Foundations of CS Theory
VCSG 700
Winter 2005/2006
office bldg. 70B room 3657
(585) 475-5193, spr@cs.rit.edu
http://www.cs.rit.edu/~spr
office hours M 6-7pm, TR 8-9pm, or send email
Lectures
Tuesday/Thursday 2-4pm, room 70-3560
Books
- John C. Martin,
Introduction to Languages and the Theory of Computation,
McGraw-Hill, Inc., Third Edition 2003 (required textbook).
- T.A. Sudkamp,
Languages and Machines,
Addison-Wesley 1988, third edition 2006 (optional).

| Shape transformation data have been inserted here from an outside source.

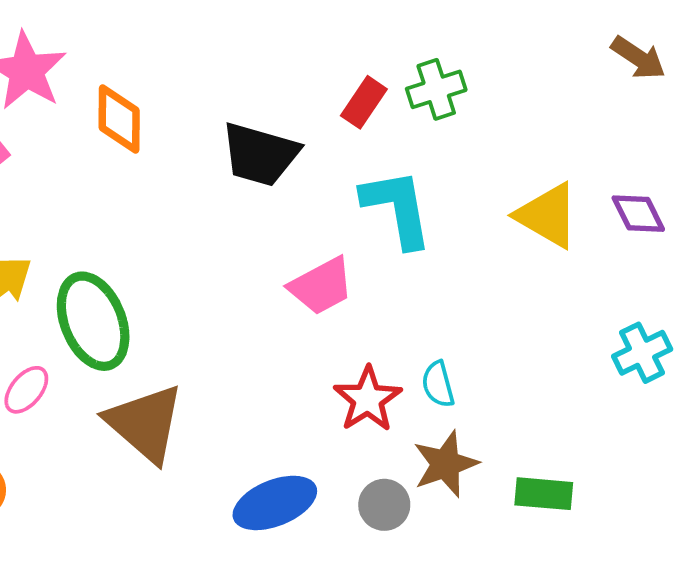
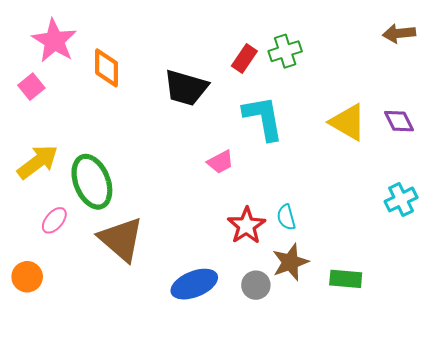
brown arrow: (638, 58) -> (399, 33), turned 140
pink trapezoid: (321, 286) -> (220, 162), size x0.7

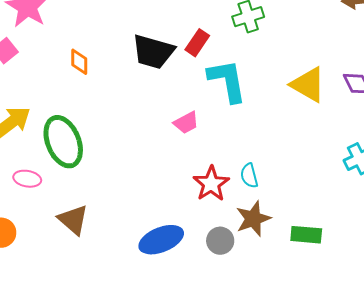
red rectangle: (244, 58) -> (197, 43), moved
orange diamond: (107, 68) -> (79, 62), moved, size x0.7
pink ellipse: (54, 220) -> (27, 179), turned 60
brown triangle: (121, 239) -> (73, 220), moved, size x0.7

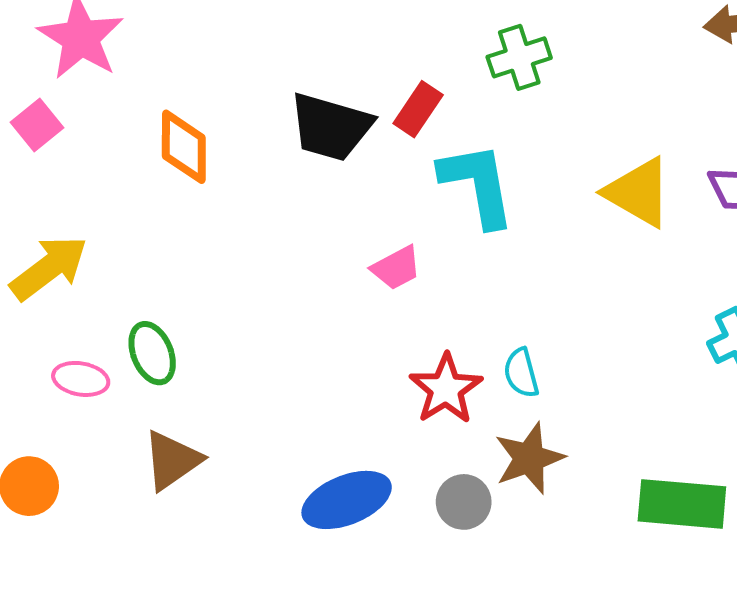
orange diamond: (79, 62) -> (184, 147), size x1.4
green ellipse: (63, 142) -> (152, 353), moved, size x0.6
brown triangle: (73, 220) -> (172, 460), turned 44
green rectangle: (306, 235) -> (682, 504), moved, size x1.4

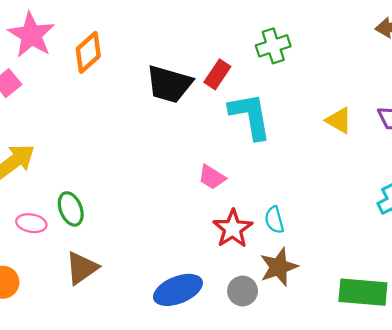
orange diamond: (184, 147) -> (88, 52), moved, turned 48
yellow triangle: (638, 192) -> (339, 120), size x0.7
pink trapezoid: (396, 268) -> (212, 177), moved, turned 60

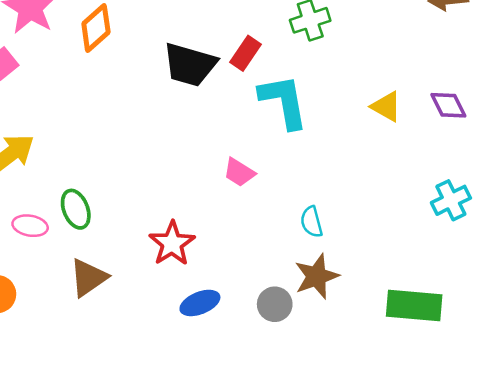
red star: (233, 229) -> (172, 243), moved
blue ellipse: (178, 290) -> (200, 303), size x0.7

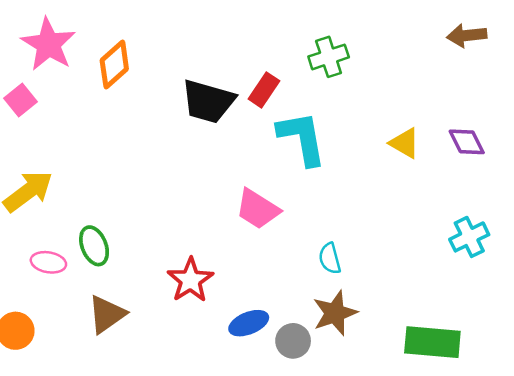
pink trapezoid: (239, 172) -> (258, 209), size x1.4
blue ellipse: (200, 303) -> (249, 323), moved

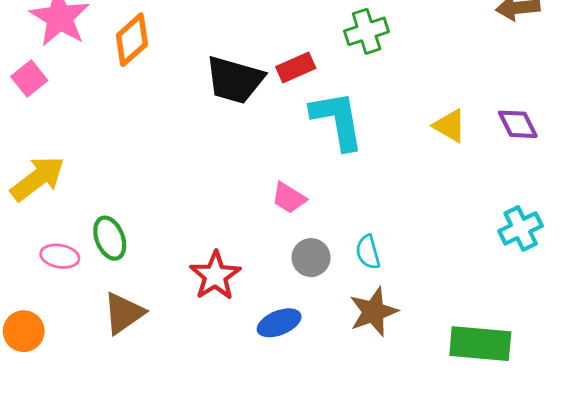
red rectangle: (264, 90) -> (296, 67), turned 32
pink trapezoid: (258, 209) -> (289, 198), size x0.7
gray circle: (293, 341) -> (311, 258), moved

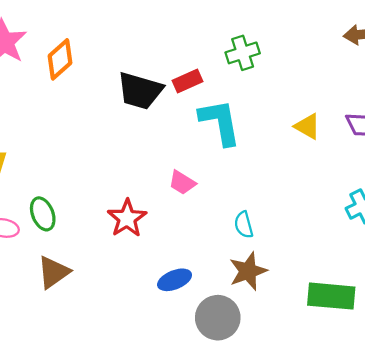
gray circle: (311, 258) -> (218, 318), moved, size x1.5
red star: (215, 276) -> (127, 218), moved

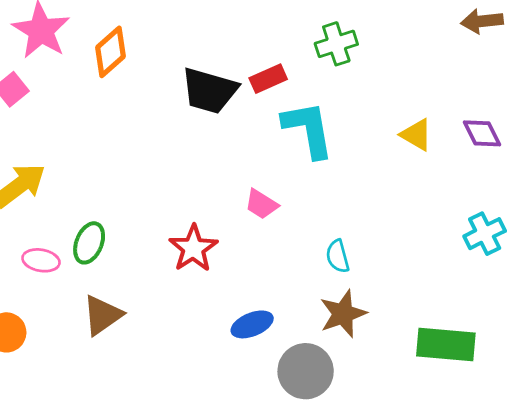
green ellipse: (43, 214) -> (89, 243), turned 44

- H.R. Lewis and C.H. Papadimitriou,
Elements of the Theory of Computation,
Prentice Hall, second edition 1997 (optional - standard math oriented text).
- J.E. Hopcroft and J.D. Ullman,
Introduction to Automata Theory, Languages and Computation,
Addison-Wesley 1979 (optional - very math oriented). New Edition
J.E. Hopcroft, R. Motwani and J.D. Ullman, Addison-Wesley 2001.
- James L. Hein,
Theory of Computation,
Jones and Bartlett Publ. 1996 (logic oriented).
- J.G. Brookshear,
Theory of Computation, Formal Languages, Automata, and Complexity,
The Benjamin/Cummings Publ. 1989 (optional - easier).
- J. Carroll and Darrell Long,
Theory of Finite Automata with an Introduction to Formal Languages,
Prentice Hall 1989 (optional - moderate).
Evaluation
- 45% Homeworks
- 25% Midterm Exam, during class, Thursday, January 26, 2006.
- 30% Final Exam, Tuesday, February 28, 2006, 10:15-12:15, room 70-1610.
Contents
Introduction to the classical and contemporary theory of computation
covering regular, context-free and computable (recursive) languages
with finite state machines, pushdown automata and Turing machines.
Basis of the Chomsky hierarchy and computability theory. Overview
of main ideas of Complexity Theory and Computability Theory.
There are no programming assignments.